The two main mechanisms discussed are either internal disruptions, such as galaxy disk instabilities, or mergers and tidal interactions between close pairs of galaxies. Simulations of these scenarios lead to different predictions about the clustering of active galaxies and the masses of the host galaxies. Previous studies have analysed active galaxies selected by their optical or soft X-ray emission, which misses a major part of the radiation powered by the black hole accretion due to absorption and other effects.
"For our sample we used galaxies selected by their hard X-ray emission in the Swift-BAT all-sky survey, which provides an unprecedented depth and characterizations of source properties," says Nico Cappelluti from the Max Planck Institute for Extraterrestrial Physics, the lead author of the study. "With this survey we have a complete sample of local active galaxies - and so we can perform the measurement of black holes and the dark matter halos which host them in our ‘cosmological backyard’," adds Marco Ajello, co-author from the Kavli Institute of Particle Astrophysics and Cosmology in Stanford, USA.
The clustering analysis of the 199 galaxies thus selected now for the first time gives an unbiased picture of the coexistence and evolution of galaxies and their active nuclei in the local universe. The scientists estimate that the black holes powering the active galaxies have a typical mass of about 300 million solar masses and are hosted by massive galaxies with about 200 billion solar masses residing in big bubbles of dark matter as massive as 100 Milky Ways. These properties scale with luminosity, i.e. the more luminous sources are hosted in more massive galaxies with bigger black holes.
By merging the observational evidence and theoretical model predictions, the scientists found that the most plausible scenario for the history of local active galaxies is a merger event: "The active galactic nuclei ‘switch on’ after a major merger event about 700 million years ago and shine brightly for the first part of their lives where they gain most of their mass," explains Cappelluti. "After about 200 to 500 million years they accrete with lower and lower efficiency as the gas reservoirs become depleted. Today, they have grown to super-massive black holes with 100 to 1000 million solar masses and shine with moderately low luminosity compared to other active galaxies." The black holes "starve" as their gas supply becomes less and less.

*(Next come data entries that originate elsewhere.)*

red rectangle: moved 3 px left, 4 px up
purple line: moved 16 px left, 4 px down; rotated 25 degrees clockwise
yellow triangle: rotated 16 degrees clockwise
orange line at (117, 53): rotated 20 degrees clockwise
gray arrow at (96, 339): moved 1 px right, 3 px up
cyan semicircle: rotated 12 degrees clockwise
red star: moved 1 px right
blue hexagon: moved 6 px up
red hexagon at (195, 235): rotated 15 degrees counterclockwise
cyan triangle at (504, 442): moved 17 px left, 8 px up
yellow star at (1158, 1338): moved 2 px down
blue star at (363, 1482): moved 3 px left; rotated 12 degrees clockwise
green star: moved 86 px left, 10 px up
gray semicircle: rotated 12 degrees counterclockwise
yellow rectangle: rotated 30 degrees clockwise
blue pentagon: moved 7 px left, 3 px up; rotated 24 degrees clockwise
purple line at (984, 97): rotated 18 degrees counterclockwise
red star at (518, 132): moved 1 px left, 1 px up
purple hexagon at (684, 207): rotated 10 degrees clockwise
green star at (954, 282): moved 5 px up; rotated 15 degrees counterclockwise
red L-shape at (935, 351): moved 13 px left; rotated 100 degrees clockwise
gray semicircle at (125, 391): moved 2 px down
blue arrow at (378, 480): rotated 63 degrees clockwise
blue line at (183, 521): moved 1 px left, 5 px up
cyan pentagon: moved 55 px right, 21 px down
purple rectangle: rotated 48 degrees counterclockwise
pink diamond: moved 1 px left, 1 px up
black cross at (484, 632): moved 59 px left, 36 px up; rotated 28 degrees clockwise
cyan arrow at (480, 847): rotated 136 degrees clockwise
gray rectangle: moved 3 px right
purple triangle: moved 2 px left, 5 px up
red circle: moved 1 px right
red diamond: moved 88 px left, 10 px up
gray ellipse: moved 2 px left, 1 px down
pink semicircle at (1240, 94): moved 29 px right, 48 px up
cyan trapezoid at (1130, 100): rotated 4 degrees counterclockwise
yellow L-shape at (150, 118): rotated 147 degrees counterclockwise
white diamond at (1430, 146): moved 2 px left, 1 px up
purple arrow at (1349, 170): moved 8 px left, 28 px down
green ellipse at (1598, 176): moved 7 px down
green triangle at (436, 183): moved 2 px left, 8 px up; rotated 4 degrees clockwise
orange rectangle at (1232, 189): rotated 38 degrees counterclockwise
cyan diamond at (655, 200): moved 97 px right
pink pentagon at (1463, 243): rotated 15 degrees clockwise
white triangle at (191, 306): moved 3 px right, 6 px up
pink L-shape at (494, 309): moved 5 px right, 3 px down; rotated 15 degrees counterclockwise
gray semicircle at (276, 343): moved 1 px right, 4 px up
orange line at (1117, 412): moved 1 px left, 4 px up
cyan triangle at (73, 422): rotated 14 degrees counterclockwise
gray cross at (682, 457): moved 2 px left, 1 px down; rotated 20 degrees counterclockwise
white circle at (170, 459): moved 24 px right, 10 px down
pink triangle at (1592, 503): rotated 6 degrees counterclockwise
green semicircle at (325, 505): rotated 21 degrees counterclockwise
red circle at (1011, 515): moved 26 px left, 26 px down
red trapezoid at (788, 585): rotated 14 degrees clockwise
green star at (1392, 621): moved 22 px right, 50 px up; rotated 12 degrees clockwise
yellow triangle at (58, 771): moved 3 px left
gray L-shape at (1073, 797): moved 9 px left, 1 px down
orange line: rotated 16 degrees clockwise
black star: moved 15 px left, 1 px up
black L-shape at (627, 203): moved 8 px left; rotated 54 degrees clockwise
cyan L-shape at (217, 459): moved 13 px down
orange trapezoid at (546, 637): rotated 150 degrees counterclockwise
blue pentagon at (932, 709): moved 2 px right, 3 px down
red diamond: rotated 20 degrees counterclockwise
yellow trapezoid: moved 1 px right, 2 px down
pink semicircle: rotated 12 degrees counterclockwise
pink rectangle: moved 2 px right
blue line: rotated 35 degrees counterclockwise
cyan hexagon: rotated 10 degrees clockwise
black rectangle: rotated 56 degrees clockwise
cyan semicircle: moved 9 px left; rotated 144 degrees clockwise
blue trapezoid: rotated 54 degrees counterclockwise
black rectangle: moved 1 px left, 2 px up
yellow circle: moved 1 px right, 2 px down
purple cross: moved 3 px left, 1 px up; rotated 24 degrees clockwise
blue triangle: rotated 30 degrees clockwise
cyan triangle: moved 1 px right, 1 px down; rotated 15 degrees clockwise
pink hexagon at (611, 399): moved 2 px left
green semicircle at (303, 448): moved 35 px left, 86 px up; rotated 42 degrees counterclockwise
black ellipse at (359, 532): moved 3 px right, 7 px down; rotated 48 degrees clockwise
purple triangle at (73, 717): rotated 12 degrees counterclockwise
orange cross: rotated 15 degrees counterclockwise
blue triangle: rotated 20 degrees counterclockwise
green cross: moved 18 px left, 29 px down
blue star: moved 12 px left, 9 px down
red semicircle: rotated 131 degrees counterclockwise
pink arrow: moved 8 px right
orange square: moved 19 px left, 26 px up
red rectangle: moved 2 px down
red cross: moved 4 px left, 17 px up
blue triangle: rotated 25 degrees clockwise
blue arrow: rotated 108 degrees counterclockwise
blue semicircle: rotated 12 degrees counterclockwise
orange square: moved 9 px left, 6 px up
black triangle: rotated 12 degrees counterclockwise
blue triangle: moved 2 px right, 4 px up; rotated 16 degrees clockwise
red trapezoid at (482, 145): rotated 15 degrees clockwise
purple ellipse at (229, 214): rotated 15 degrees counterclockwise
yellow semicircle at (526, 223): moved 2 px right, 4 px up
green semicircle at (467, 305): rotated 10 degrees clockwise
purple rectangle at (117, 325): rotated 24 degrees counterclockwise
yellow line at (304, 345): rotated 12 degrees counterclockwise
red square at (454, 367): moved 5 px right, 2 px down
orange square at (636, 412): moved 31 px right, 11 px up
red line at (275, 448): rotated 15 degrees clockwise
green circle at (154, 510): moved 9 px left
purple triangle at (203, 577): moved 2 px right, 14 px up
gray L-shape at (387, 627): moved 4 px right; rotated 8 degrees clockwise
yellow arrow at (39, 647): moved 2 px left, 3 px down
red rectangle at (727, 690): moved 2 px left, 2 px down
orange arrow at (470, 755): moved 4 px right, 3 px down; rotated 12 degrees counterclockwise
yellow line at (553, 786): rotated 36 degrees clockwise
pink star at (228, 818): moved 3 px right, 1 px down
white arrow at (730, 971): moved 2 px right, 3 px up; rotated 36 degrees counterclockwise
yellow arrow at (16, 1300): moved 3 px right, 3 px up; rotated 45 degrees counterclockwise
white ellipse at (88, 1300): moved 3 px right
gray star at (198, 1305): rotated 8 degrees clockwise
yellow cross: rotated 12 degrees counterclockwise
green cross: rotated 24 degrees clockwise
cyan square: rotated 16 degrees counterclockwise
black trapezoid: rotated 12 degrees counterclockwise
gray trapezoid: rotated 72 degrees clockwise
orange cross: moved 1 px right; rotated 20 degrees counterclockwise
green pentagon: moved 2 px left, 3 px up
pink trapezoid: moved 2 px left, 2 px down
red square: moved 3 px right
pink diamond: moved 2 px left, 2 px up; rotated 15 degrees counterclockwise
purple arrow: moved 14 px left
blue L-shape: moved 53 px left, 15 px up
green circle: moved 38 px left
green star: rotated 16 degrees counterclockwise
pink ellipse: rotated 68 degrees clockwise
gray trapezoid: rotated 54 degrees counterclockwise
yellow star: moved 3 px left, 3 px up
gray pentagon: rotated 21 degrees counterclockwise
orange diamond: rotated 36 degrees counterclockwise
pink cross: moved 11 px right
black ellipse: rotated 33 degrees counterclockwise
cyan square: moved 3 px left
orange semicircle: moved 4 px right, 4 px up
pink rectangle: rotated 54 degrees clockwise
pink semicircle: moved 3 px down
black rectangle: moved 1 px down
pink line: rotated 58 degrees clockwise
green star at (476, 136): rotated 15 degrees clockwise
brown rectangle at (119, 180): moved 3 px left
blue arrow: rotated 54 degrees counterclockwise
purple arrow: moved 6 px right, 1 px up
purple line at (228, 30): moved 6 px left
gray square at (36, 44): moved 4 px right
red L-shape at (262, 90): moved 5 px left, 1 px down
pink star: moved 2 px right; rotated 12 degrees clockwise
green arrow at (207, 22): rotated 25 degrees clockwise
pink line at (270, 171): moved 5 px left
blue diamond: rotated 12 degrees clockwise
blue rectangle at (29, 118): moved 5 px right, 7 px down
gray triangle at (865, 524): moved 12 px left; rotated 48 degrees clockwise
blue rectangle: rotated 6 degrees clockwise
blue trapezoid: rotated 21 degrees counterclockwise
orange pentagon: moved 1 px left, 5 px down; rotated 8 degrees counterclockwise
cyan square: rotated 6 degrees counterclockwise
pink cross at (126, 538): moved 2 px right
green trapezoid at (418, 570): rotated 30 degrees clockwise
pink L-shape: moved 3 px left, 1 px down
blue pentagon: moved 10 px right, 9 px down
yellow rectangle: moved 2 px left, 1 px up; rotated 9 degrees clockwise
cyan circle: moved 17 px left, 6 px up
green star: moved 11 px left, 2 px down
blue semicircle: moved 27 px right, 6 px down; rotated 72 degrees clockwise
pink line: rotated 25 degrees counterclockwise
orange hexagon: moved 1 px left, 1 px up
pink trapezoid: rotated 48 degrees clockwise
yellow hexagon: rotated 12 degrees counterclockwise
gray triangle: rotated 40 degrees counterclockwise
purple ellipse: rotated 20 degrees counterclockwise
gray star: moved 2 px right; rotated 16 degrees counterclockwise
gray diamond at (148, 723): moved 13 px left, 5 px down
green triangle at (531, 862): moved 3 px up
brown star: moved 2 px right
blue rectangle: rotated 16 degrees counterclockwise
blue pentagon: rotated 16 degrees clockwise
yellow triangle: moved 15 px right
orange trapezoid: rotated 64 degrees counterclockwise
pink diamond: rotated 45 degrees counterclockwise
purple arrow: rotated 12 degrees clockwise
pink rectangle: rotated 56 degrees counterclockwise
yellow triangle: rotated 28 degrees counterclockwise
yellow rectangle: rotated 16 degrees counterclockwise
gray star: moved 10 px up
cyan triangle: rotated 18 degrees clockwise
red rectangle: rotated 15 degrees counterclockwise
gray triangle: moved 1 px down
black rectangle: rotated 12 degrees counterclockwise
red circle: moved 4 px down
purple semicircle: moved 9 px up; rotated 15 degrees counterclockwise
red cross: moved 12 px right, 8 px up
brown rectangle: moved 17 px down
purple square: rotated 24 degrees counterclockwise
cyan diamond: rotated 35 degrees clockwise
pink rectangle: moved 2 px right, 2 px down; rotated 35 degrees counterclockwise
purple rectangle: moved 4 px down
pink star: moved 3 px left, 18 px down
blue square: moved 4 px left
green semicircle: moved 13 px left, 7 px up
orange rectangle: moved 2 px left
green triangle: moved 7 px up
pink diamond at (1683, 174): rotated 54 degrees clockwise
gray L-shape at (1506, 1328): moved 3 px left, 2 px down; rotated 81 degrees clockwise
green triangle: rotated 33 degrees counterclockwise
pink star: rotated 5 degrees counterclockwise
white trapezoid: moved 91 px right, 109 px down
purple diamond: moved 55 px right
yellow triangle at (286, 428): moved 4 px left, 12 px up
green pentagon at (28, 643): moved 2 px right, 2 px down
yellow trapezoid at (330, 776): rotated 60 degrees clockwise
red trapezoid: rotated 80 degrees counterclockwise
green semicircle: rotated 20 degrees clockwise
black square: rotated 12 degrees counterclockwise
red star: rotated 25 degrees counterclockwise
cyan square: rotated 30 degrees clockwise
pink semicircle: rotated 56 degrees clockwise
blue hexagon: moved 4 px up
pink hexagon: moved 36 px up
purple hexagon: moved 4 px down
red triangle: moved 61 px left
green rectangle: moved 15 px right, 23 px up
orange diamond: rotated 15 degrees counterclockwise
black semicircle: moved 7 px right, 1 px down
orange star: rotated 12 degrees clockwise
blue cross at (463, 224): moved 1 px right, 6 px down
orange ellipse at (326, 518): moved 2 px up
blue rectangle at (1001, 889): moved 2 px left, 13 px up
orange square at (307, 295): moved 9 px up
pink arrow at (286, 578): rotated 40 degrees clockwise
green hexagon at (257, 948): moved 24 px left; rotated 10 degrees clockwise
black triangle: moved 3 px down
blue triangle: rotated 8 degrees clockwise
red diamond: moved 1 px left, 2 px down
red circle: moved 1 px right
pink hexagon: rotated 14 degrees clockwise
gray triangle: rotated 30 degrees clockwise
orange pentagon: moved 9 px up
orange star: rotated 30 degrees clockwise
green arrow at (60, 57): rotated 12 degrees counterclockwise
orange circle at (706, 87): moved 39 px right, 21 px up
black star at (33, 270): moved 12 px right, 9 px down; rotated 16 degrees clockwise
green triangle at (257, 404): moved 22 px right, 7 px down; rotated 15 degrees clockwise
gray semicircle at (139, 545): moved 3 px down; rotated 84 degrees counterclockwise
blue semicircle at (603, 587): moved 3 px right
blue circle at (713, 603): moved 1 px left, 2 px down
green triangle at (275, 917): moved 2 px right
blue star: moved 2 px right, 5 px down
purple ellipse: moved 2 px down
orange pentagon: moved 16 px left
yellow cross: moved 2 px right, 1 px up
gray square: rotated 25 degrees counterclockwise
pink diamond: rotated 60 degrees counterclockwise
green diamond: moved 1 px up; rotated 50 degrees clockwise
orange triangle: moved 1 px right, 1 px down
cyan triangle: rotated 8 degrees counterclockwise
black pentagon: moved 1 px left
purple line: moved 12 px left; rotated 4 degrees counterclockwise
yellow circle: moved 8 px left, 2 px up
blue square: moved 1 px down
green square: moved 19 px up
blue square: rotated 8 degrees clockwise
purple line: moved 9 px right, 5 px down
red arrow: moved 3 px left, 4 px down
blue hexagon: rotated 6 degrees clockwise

These results, which will be published in the renowned Astrophysical Journal, provide an important contribution to our understanding of the origin of super-massive black holes shining at the centres of galaxies that have been puzzling astronomers for almost a century. In the coming years the new generation X-ray telescopes, such as eROSITA which is currently under construction at the Max Planck Institute for Extraterrestrial Physics, will perform further mappings of black holes and dark matter. These new studies will open up new perspectives on the history of the most exotic phenomena in the Universe.